The cigarette is now of more interest than the half drank and half empty pitcher in front of her. She lets the smoke rest balanced in the corner of her lips while she reaches over to the pitcher and pours him out a full pint of the stuff with enough gusto that says he should maybe work on catching up with her. "...and I'm buying tonight, if you're going to be the shoulder to weep on, so... Drink up."

John Constantine has posed:
"Jameson," John bids the waitress, and holds up two fingers. If Peg's buying, John's not one to pass up that largesse-- drunken or not.

"Maybe I just wanted to impress you with the length and breadth of my knowledge," John tells Peggy. His eyes dance with a little amusement at the entendre in his voice. When the drinks are topped off he claims his, takes a few gulps, and leans forward again.

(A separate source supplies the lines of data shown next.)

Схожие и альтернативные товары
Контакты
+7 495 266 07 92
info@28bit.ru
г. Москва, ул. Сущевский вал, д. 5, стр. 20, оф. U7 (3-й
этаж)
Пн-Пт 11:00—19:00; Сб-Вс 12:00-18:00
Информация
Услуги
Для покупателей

"Look, hoary old gods from the time before writing-- there are a few of 'em around," he says. "Most of you lot were shocked and awed when that blonde bloke Thor dropped out of the clear blue, but it wasn't news to those of us in the know."

"Lemme think a mo'," he requests, and scratches his temple. His blonde hair's gone curly and shaggy from a lack of maintenance and the humidity of the bar.

"You've got some-- I'm assuming your mostly of European stock," he tells Peggy. "Gods have a thing about bloodlines from their old stomping grounds. Rules out the Dao jinns or the Yoruba, but you might get some traction from the Norns."

He stops his musing and waves it off, smoke trickling in the wake of his hands. "Listen, there's more than one way to skin a cat. The gods, they've got the raw power but the cost is high. There're other ways. If this ... 'anomaly's mystical, it might have a residue or taint that can be duplicated. Failing that, a ritual working," he says. "Or a great big bloody spell, but I'm pretty sure the amount of power needed for it would blow most spellcasters apart. Even Stephen would balk."

He considers Peggy. "Stepping through time, it's a risk no matter how you do it. You might well find yourself stranded in the past, or in the future, or some alternate realm where you never existed at all."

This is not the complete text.